Oi, meu nome é Marco Antonio, sou fotógrafo e não fotografei hoje mas prometo me redimir amanhã.
Muito grato pela contagiante chamada ao voltar a fotografar.
Abraços,
Marcão
Oi, meu nome é Val, eu sou fotógrafa, mas também sou filha, namorada, amiga, amante, dançarina, eu sou mil possíveis em mim. Não, eu não fotografei hoje, nem fotografei ontem. E isso muito me entristece. E amanhã eu também não vou fotografar, mas vou derramar um pouquinho do meu amor pela vida e pela fotografia em olhinhos bem atentos. Prometo, apenas, viver e fotografar para dizer o que eu penso, o que eu sinto. Para esvaziar o tanto que existe dentro de mim e que chega a transbordar. Juro, que vou tentar não deixar que a rotina do trabalho me impeça de fotografar o que vejo e que a mediocridade do mundo não me impeça de continuar dizendo o que acredito.
Eu clico
Tu clicas
Ele clica
Nós clicamos…
Conjuguemos o clicar, ou, melhor que isso, exerçamos o clicar.

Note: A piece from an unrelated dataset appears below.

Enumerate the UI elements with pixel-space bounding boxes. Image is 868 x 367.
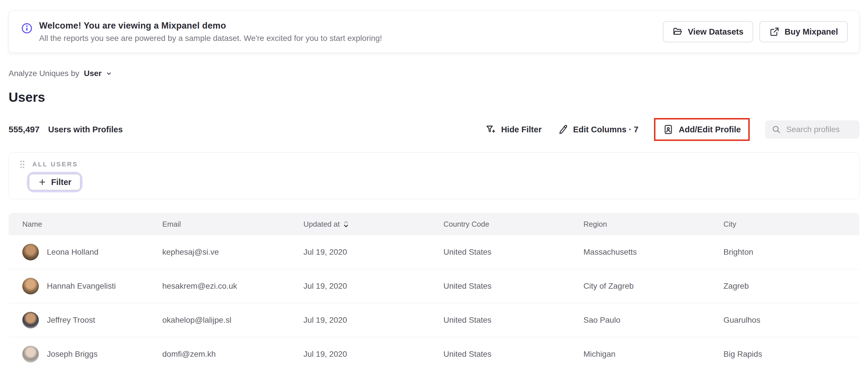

Embora eu acredite que você fotografa, você faz fotografia quando estuda, quando lê, quando faz reflexões, quando escreve, compartilho a ansiedade, ou espécie de remorso por fotografar menos do que gostaria (em todas essas nuances). Mas, ao mesmo tempo, tenho acreditado cada vez mais numa ecologia da imagem: reduza, reuse, recicle. Menos desperdício, mais consciência.
A gente não pode ter ipods com um zilhão de músicas que nunca ouvimos, hds lotados com artigos que nunca lemos (isso me fez lembrar uma campanha recente para governador em que o candidato prometia um tablet para cada aluno da rede pública com 3,5 mil livros… mas isso já é outra coisa).
E sim (sim! sim! sim!): a fotografia tem que ser divertida, tem que dar prazer. Abaixo os fotochatos!
Então… que eu fotografe mais, que nós fotografemos mais!
Que nós fotografemos MAIS TRANQUILAMENTE =)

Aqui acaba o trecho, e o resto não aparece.